There is https://postmarketos.org/
Maybe 2026 will be the year of Linux on mobile phone.
Check out Hackberry Pi devices. Then check out how far Plasma Mobile got, it made insane progress over the last years.
I'm currently working on an OS image for the Hackberry devices, maybe it'll get some traction. [1]
There are some, right? I think I lost track a bit, but one is Sailfish OS. I guess it is super hard for alternative devices/OSs to enter the market.
It’s a circle that needs to be broken. It has multiple parties even without device manufacturers.
Users - there is a broad scope of users. For sustainable eco-system you need also user interest and support of such.
Developers - that sounds funny. I know. But you need enough leverage to get apps or services to be open.
Companies/Software - a modern mobile device takes place in almost any interaction. Commuting, payment, banking, grocery shopping, social messaging, doom scrolling.
Biggest hope for the future is ensuring PWA becomes standardized enough. That way the OS lock-in could be reduced.
Open Harmony? I can't find what I would call authoritative information on how open it is. There's some hedging language about modules being closed source. But it's unclear if that refers to commercial versions of Harmony OS or Open Harmony, or if Open Harmony is open but somehow crippled.

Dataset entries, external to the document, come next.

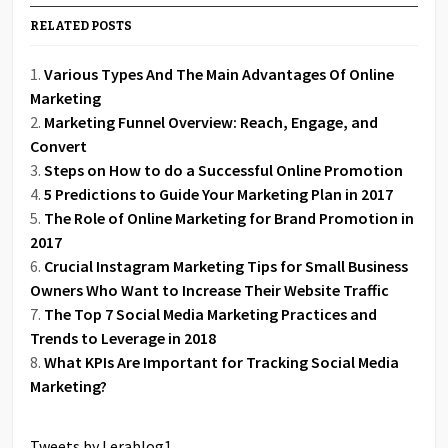
RELATED POSTS
Various Types And The Main Advantages Of Online
Marketing
Marketing Funnel Overview: Reach, Engage, and
Convert
Steps on How to do a Successful Online Promotion
5 Predictions to Guide Your Marketing Plan in 2017
The Role of Online Marketing for Brand Promotion in
2017
Crucial Instagram Marketing Tips for Small Business
Owners Who Want to Increase Their Website Traffic
The Top 7 Social Media Marketing Practices and
Trends to Leverage in 2018
What KPIs Are Important for Tracking Social Media
Marketing?
Tweets by Lerablog1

We need a hardware attestation vendor who isn’t also selling ads on the same device. Something like, I dunno, an identity module which you could maybe insert into the phone?
It is Linux, isn't it. Jolla phone, etc...
Every attempt since OpenMoko proves the market doesn't care.
And in what concerns the mainstream desktop/laptop market, macOS Linux VMs, WSL, ChromeOS, versus GNU/Linux OEM devices, proves most people doesn't care either what they can get at regular computer stores, otherwise GNU/Linux configurations would not be online only at very specific shops.